Because Jesus did not set forth a didactic discourse on the topic of women, we must discern his view of women in the same way that we discern other issues in the gospels. Narratives do not explicitly tell us, but show us, their theology.9 For instance, in an epistle by Paul, the Apostle explicitly states that Adam was a type (typos) of Christ (Rom 5:14), but the Gospel of Luke shows us that Jesus is the new Adam by running his genealogy back to Adam, and then rearranging the order of the temptation account from that in Matthew to match the temptation of Adam and Eve in the garden.10 Luke shows us what Paul tells us.

So, too, when we read the narratives in Mark, we should look for how the narrative shows its theology of women rather than for explicit, didactic statements about women. We need to ask questions such as: How does Jesus interact with women when he encounters them? What is the writer doing with the material to communicate a theological message? Is the arrangement of the material significant to its message, since how the writer communicates a message is as much a part of the message as what the writer says?11

For instance, the sermon-sign structure in Mark 7 sets forth Jesus’s proposition that it is not that which goes into a person that makes him unclean, but that which comes out of a person’s heart that defiles (Mark 7:14–23). This teaching (sermon) section is then followed by three12 narrative pictures (signs) that specifically demonstrate the truth of the sermon as Jesus goes among people whom Israel would consider to be unclean, including (1) the Syrophoenician woman (7:24–30), (2) the deaf-mute in the Decapolis area whom he touched (put his fingers into his ears and touched his tongue, Mark 7:31–37), and (3) the four thousand, who were probably Gentiles (Mark 8:1–9). At the head of this symbolic trio is Jesus’s encounter with a Gentile woman of the Syrophoenician race (Mark 7:26). Unlike the disciples in the immediately preceding sermon, who did not understand what Jesus said when he spoke in a parable (Mark 7:14–18), she not only understands the metaphor Jesus spoke to her, but immediately adapts it to persuade him to provide her with the overflow of his blessings to Israel: “Yes, Lord, but even the dogs under the table feed on the children’s crumbs” (Mark 7:28 NASB). Accordingly, Jesus tells the woman her request has been granted: “Because of this answer go your way; the demon has gone out of your daughter” (Mark 7:29). The structure of the sermon-sign contributes to the meaning of the text by showing the significance of what Jesus has just taught—a person is not unclean because of what he or she eats. Moreover, the details of the encounter show that this Gentile woman is unique in Mark’s gospel because she understands Jesus’s parables, engages with his words beyond the Twelve, and thereby sets forth the significant theology that Gentiles may share in the blessings to Israel. Mark shows his theology through the literary device of sermon-signs. Furthermore, his view of women is clarified through an encounter with one whose understanding exceeds that of the Twelve.

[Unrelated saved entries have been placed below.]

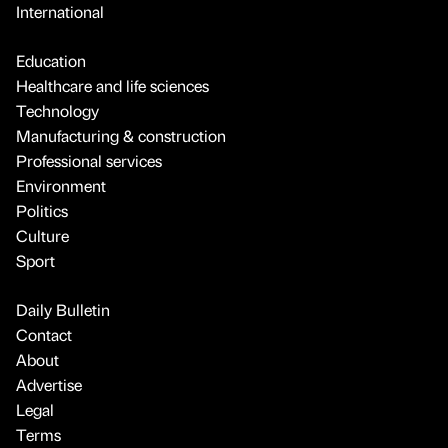
International
Education
Healthcare and life sciences
Technology
Manufacturing & construction
Professional services
Environment
Politics
Culture
Sport
Daily Bulletin
Contact
About
Advertise
Legal
Terms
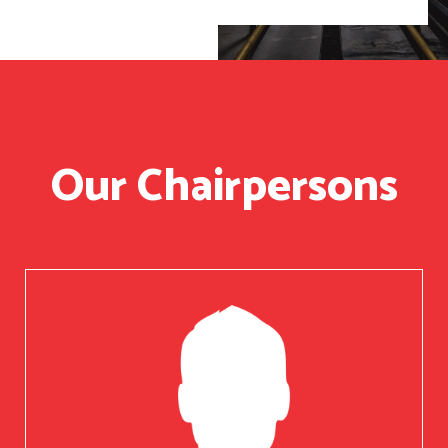
Our Chairpersons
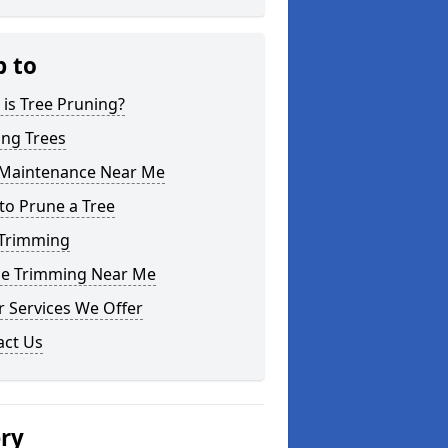
p to
is Tree Pruning?
ing Trees
 Maintenance Near Me
to Prune a Tree
 Trimming
e Trimming Near Me
 Services We Offer
act Us
ery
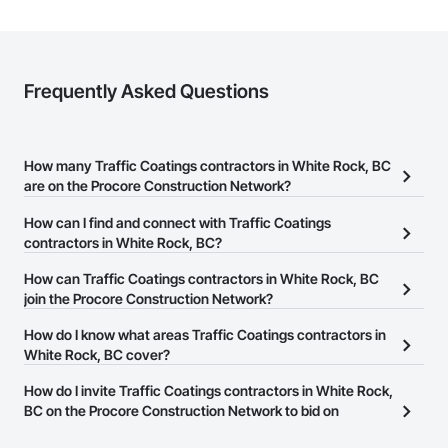
Frequently Asked Questions
How many Traffic Coatings contractors in White Rock, BC
are on the Procore Construction Network?
There are currently 42 Traffic Coatings contractors in White Rock,
How can I find and connect with Traffic Coatings
BC on the Procore Construction Network.
contractors in White Rock, BC?
The Procore Construction Network allows you to search for
How can Traffic Coatings contractors in White Rock, BC
Traffic Coatings contractors in White Rock, BC that meet your
join the Procore Construction Network?
business needs. Most companies provide a phone number or
The Procore Construction Network is free and open to any
How do I know what areas Traffic Coatings contractors in
website on their business page so you can easily connect with
businesses in the construction industry. Click
White Rock, BC cover?
Sign Up
at the top of
them.
this page to submit your information and create your business
Most businesses listed on the Procore Construction Network
How do I invite Traffic Coatings contractors in White Rock,
page.
have updated their service area. Select a business to view a
BC on the Procore Construction Network to bid on
service area map and find what other areas they work in.
projects?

In Jesus’s day, no one would have thought to ask him a question about women in leadership, so he did not address it directly. However, when a situation involving a woman did cross his path, he stepped up to meet it. He also showed some of what he thought on this issue by how he related to women in his world—often interacting with them in ways that taught, corrected, and rebuked the Twelve. Many of these insights are set forth particularly by the literary use of intercalations, where outer and inner stories are juxtaposed so that the reader will compare them and draw conclusions beyond those found in the individual stories.

Jesus’s relatives and the Beelzebul controversy

Mark 3:20–35 (outer story 3:20–21; inner story 3:22–30; outer story 3:31–35)

Some have argued that the most anyone can say about Jesus’s treatment of women is that he was positive toward them in that he spoke with them (Mark 7:24–30; Luke 10:38–42; John 4:1–42), was sensitive to those in need (Mark 1:29–31; 5:21–43), and let those who were unclean touch him (Matt 9:18–26; Luke 8:40–56), but he did not affirm them by appointing them leaders in his community.13 Some in the Roman Catholic Church have gone so far as to say that Jesus’s treatment of his mother, Mary, demonstrates his unwillingness to promote women into leadership, since she was a very special person, but she did not baptize him, and she was not a priest. Accordingly, the argument goes that, if Mary was not chosen by Jesus for these leadership positions, no woman should be in church leadership.

One need not resolve this apparent impasse with the questionable arguments of a book such as Beyond Belief: The Secret Gospel of Thomas, which asserts that the apocryphal gospels give women freedom that cannot be found in the canonical gospels. It then claims that the unified church under Constantine put away all of the apocryphal works, such as the Gospel of Thomas, that allowed for a wide variety of beliefs.14

On the contrary, a canonical response within the Gospel of Mark may provide at least one reason why Mary was not part of the leadership during the time of Jesus—she was resistant to how Jesus was presenting himself.15 From a distance, we often assume that, with all of the special revelation Mary received surrounding the birth of Jesus, she was completely compliant and in agreement with the ways in which he ministered and demonstrated who he was. But she, like the rest of us who read the synoptic gospels, was building her theology from the ground up, one brick at a time. When the shepherds came to the stable and reported what the angel had said to them, Luke states that “Mary treasured up all of these things (rhēmata) pondering (symballousa) them in her heart” (Luke 2:19).16 This does not mean that she completely understood and integrated her Christology at this time.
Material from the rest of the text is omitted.